[Data]
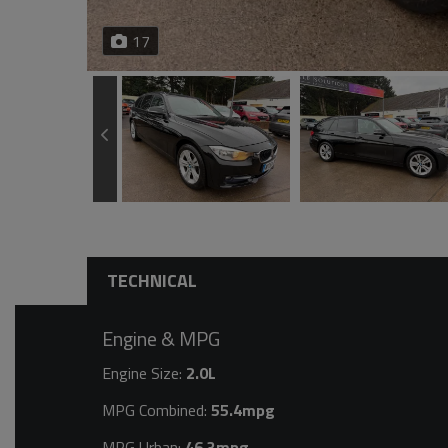
17
TECHNICAL
Engine & MPG
Engine Size:
2.0L
MPG Combined:
55.4mpg
MPG Urban:
46.3mpg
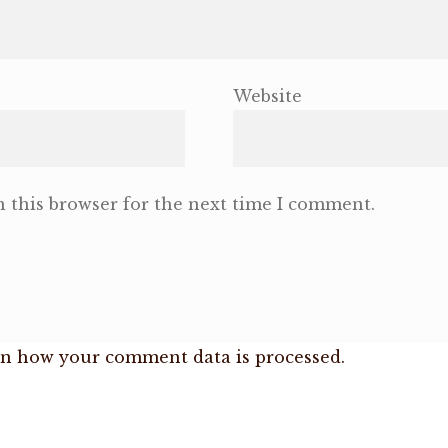
Website
 this browser for the next time I comment.
n how your comment data is processed.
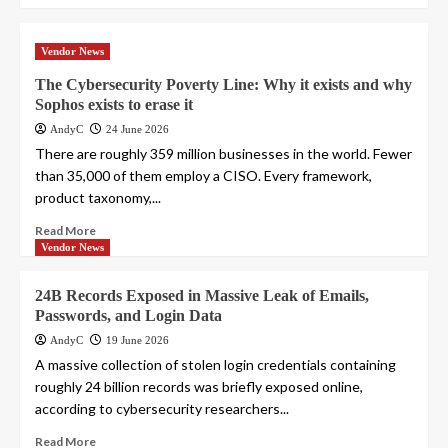
Vendor News
The Cybersecurity Poverty Line: Why it exists and why
Sophos exists to erase it
AndyC
24 June 2026
There are roughly 359 million businesses in the world. Fewer
than 35,000 of them employ a CISO. Every framework,
product taxonomy,...
Read More
Vendor News
24B Records Exposed in Massive Leak of Emails,
Passwords, and Login Data
AndyC
19 June 2026
A massive collection of stolen login credentials containing
roughly 24 billion records was briefly exposed online,
according to cybersecurity researchers...
Read More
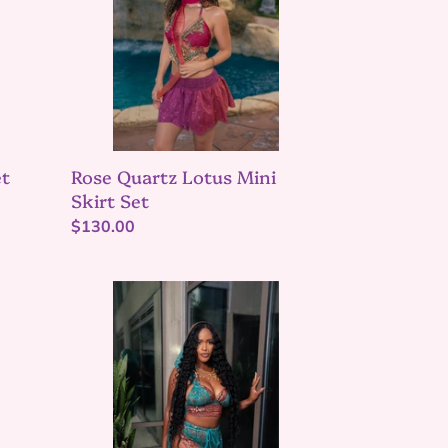
Skirt
Set
et
Rose Quartz Lotus Mini
Skirt Set
Regular
$130.00
price
Turquoise
lotus
Jasmine
set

[Work instructions] Once the pictures are set aside, output the whole listing exactly.

[Written response]
17
TECHNICAL
Engine & MPG
Engine Size:
2.0L
MPG Combined:
55.4mpg
MPG Urban:
46.3mpg
Website
 this browser for the next time I comment.
n how your comment data is processed.
Vendor News
The Cybersecurity Poverty Line: Why it exists and why
Sophos exists to erase it
AndyC
24 June 2026
There are roughly 359 million businesses in the world. Fewer
than 35,000 of them employ a CISO. Every framework,
product taxonomy,...
Read More
Vendor News
24B Records Exposed in Massive Leak of Emails,
Passwords, and Login Data
AndyC
19 June 2026
A massive collection of stolen login credentials containing
roughly 24 billion records was briefly exposed online,
according to cybersecurity researchers...
Read More
Skirt
Set
et
Rose Quartz Lotus Mini
Skirt Set
Regular
$130.00
price
Turquoise
lotus
Jasmine
set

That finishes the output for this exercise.